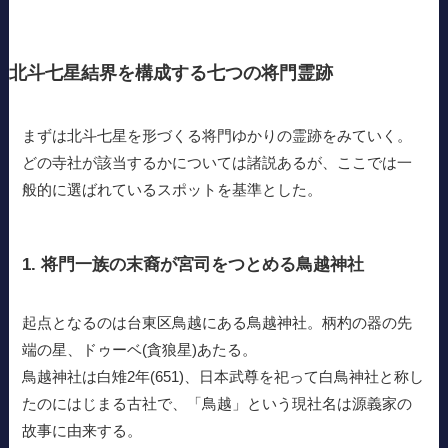
北斗七星結界を構成する七つの将門霊跡
まずは北斗七星を形づくる将門ゆかりの霊跡をみていく。
どの寺社が該当するかについては諸説あるが、ここでは一
般的に選ばれているスポットを基準とした。
1. 将門一族の末裔が宮司をつとめる鳥越神社
起点となるのは台東区鳥越にある鳥越神社。柄杓の器の先
端の星、ドゥーベ(貪狼星)あたる。
鳥越神社は白雉2年(651)、日本武尊を祀って白鳥神社と称し
たのにはじまる古社で、「鳥越」という現社名は源義家の
故事に由来する。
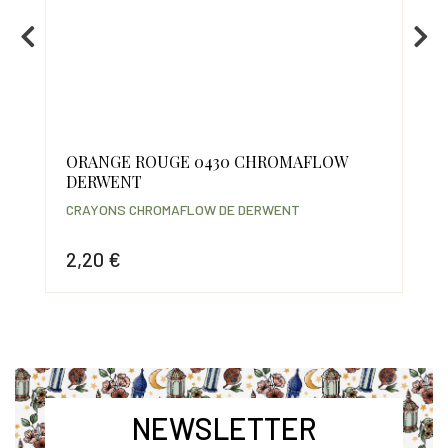
ORANGE ROUGE 0430 CHROMAFLOW
CI
DERWENT
CR
CRAYONS CHROMAFLOW DE DERWENT
2,
2,20 €
Prix
Prix
NEWSLETTER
________
→ **TASK BRIEF**: Every line of the records above where the string "DERWENT" is found should be copied.

→ **SOLUTION TO THIS TASK**:
DERWENT
CRAYONS CHROMAFLOW DE DERWENT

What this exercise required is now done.